Many subscribers to Ontolog Forum, including me, are or have been working or collaborating with various standards organizations --  ISO, OMG, IEEE, etc.   And many others have important ideas, requirements, or suggestions for standards of various kinds.

But Ontolog Forum is not a standards organization, and any emails that anybody posts to Ontolog Forum will go no further than the Ontolog website.   Anybody is free to use those suggestions, but they will have no official standing or certification of any kind.

For theoretical issues about representations of any kind, first-order logic is fundamental.  Anything that is specified in FOL is guaranteed to be absolutely precise to the finest detail.  Furthermore, anything and everything implemented in  or on any digital device of any kind can be specified in FOL.

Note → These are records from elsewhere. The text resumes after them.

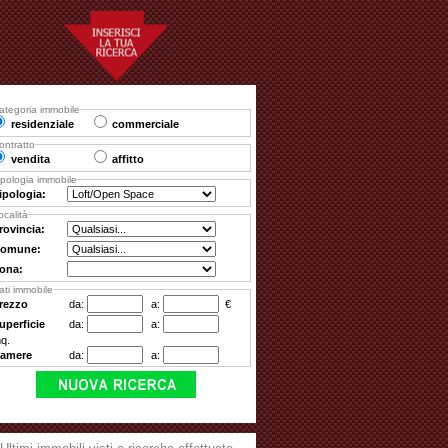
ategoria immobile
residenziale
commerciale
ontratto
vendita
affitto
ipologia immobile
ipologia:
ocalità
rovincia:
omune:
ona:
ati immobile
rezzo
da:
a:
€
uperficie
da:
a:
q.
amere
da:
a: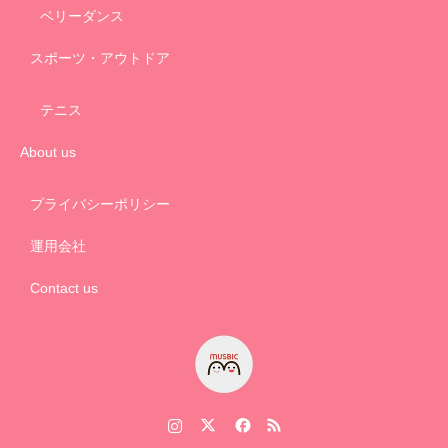
ベリーダンス
スポーツ・アウトドア
テニス
About us
プライバシーポリシー
運用会社
Contact us
Instagram
Twitter
Facebook
RSS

Therefore, I strongly recommend FOL as the foundation for specifying all computable representations of any kind.  There are, however, some kinds of information that may require extensions to modal or higher order logics for certain kinds of features.  Issues that go beyond FOL have been specified in logics, such as Common Logic and the IKL extensions to CL.

But in every case, logic is fundamental.   It's impossible to have a precise specification  of anything that cannot be translated to and from FOL or to some formally defined logic that includes FOL as a proper subset.

I know many of the Ontolog subscribers with whom I had been discussing these and related issues in meetings and email lists since I first began to work with standards organizations in the early 1990s.  I'm sure that they can add much more info about these matters.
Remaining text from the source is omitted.